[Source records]
[Start of section]
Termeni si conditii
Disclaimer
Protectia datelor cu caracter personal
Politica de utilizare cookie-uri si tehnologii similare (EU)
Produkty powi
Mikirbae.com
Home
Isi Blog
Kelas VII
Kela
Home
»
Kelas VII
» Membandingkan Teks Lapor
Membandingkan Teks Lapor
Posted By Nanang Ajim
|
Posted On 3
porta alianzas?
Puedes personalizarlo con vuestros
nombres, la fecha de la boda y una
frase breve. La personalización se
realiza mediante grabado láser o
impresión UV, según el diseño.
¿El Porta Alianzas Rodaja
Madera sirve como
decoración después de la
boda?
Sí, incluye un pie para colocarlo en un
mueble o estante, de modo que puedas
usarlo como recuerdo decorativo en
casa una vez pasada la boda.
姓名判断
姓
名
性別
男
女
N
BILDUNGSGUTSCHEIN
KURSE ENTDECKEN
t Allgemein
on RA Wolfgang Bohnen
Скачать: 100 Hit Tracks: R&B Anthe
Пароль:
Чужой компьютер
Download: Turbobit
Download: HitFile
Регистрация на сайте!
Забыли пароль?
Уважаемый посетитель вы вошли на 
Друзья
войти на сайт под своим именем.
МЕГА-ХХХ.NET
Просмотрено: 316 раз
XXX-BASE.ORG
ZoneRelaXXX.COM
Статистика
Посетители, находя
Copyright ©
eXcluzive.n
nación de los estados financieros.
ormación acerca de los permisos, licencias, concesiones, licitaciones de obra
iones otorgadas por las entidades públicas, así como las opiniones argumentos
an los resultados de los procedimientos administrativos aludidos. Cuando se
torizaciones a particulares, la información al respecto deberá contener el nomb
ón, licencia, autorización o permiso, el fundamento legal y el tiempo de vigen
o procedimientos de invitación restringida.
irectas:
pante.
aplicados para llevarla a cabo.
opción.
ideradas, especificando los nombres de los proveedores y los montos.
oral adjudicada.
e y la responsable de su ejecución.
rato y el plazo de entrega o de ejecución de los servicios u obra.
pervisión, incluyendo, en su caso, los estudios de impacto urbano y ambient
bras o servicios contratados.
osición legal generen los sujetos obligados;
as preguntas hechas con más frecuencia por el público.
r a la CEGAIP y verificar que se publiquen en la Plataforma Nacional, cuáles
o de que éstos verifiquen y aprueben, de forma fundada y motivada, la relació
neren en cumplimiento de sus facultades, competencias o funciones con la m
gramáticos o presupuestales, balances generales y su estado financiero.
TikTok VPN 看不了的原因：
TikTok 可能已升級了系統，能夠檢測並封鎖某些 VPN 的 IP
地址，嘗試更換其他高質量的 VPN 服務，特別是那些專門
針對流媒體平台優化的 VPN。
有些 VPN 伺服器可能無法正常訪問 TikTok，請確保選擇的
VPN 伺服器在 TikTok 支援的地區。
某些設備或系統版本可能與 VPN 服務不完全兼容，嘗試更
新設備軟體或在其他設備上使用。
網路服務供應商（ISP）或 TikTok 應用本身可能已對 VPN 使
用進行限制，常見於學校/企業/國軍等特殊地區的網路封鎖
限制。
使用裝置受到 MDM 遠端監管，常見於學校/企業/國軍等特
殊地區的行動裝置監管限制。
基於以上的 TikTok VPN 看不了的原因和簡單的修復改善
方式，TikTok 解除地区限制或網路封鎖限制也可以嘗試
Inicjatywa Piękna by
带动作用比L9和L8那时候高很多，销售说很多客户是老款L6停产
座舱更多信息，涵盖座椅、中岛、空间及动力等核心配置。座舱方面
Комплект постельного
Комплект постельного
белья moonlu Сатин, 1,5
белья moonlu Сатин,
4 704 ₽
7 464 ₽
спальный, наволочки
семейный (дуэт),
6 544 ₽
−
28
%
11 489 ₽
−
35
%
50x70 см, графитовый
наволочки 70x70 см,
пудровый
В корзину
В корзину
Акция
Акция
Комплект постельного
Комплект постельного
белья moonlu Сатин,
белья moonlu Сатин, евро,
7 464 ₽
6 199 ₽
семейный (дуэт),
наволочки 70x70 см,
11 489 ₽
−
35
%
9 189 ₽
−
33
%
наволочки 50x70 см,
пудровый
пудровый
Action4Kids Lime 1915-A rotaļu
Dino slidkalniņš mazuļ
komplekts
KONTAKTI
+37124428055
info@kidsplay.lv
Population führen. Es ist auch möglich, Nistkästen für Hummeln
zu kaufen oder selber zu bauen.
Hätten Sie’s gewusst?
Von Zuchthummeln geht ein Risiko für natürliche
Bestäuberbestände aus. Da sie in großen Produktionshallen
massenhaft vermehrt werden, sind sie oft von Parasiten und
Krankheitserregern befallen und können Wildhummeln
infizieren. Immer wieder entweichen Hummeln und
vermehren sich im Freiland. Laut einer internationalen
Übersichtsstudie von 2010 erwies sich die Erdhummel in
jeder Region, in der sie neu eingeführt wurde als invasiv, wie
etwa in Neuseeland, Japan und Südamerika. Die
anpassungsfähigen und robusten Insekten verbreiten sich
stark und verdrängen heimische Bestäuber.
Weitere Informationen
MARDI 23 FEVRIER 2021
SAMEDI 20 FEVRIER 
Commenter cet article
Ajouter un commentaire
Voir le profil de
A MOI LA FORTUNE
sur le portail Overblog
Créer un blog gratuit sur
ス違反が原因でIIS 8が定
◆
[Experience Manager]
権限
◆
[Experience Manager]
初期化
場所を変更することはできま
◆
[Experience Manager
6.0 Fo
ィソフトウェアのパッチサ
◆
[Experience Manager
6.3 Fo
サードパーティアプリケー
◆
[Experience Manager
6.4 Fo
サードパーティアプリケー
[End of section]
--- Exercise details ---
When a line among the entries contains "Download", pull that line out.

--- Problem solution ---
Download: Turbobit
Download: HitFile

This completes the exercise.